3 Different Approaches to Web Site Archiving – Which is best?

Information compliance regulations have been steadily getting much stricter over the past ten years or so. When it comes to compliance, most businesses focus on key areas such as printed marketing materials, emails, and press releases.

But no much thought is given to the company web site.

Archiving web site data is a special challenge for businesses. Often, this information might be spread out across multiple domains, IP addresses or web hosts. And this data is also often dynamic and constantly changing.

For this reason, a new approach to web site archiving must be taken in order to ensure that you’re adequately protected in case of litigation.

Web Site Backup

This process simply involves making frequent backups the company’s web sites, including any associated databases. This is the first, most obvious and (seemingly) simplest approach. However, it can cause problems in terms of both preservation and archive access.

In order for these archives to be accessible, a live version of the web site CMS will need to be preserved for the entire lifetime of the archive. Otherwise, it will be difficult to retrieve the data from the database.
However, this approach is well-suited to preserving hidden areas of the web site which might be missed by other archiving methods.

Transaction Archives

This method essentially involves placing an archiving device between the web server and the web browser. Whenever an HTML page is delivered to the client, and identical copy is also saved to the archives.

In some cases, this method could be considered much more practical than the Web Site Backup approach since the data is much more readable, and the logistics of retrieval are much simpler. Also, this method preserves hidden areas of the web site which would not normally be found by a web crawler.

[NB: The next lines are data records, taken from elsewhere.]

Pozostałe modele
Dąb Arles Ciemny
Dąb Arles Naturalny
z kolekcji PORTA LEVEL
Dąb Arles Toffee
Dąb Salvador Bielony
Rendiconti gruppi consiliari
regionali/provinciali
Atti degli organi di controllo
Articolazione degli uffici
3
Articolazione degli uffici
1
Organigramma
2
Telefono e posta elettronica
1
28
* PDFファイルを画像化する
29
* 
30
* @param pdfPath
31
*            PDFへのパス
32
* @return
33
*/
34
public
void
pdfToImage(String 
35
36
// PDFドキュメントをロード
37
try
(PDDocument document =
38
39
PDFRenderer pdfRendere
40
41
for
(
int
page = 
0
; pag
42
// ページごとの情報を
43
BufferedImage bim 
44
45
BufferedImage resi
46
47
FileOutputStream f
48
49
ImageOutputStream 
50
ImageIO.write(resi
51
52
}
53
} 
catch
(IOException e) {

The downside is that this can also create significant storage logs. (This is especially true for high-traffic, highly dynamic web sites)

Another controversy associated with this technique is the issue of privacy, since you’re technically tracking user behaviour. It’s one thing for Gmail to store your mails for you, but it would be another thing for Gmail to watch you while you read your messages.

Crawler-Based Archives

A third way of archiving web sites relies completely on a client-sided approach. Client-sided archives rely on a web crawler application that browses your site in a way that’s similar to what search engines do.

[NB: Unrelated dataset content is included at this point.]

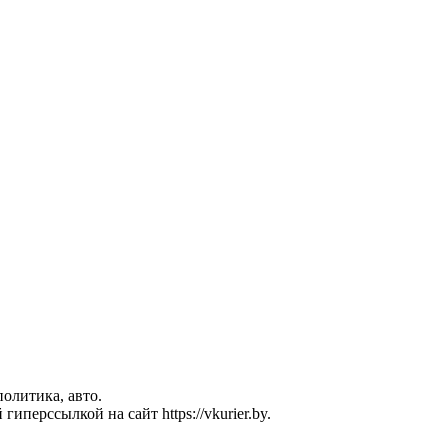
политика, авто.
перссылкой на сайт https://vkurier.by.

  • Start on the main page
  • Archive the HTML web page
  • Extract all of the internal links
  • Repeat until the entire web site has been crawled and archived

This approach is good because it preserves practical HTML flat files. Also, the process can be performed by a neutral third-party company, which can be good for litigation.

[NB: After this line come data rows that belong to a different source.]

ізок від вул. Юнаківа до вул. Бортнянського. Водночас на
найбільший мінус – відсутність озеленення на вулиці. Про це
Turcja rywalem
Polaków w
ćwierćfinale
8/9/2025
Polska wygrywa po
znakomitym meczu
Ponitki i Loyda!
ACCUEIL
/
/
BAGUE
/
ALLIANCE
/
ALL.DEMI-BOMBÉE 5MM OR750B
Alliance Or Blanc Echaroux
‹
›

But probably the best benefit of a client-sided approach like this is that the archives are system-independent, and can easily be deployed across many web properties which are managed by the company.

The drawbacks of this approach are that it’s not very effective for finding hidden content, or content that may require a login and password for each user.

Also, this archive must be performed frequently on dynamic web sites. If someone posts a message and then quickly deletes it, a crawler-based application might not be able to catch it.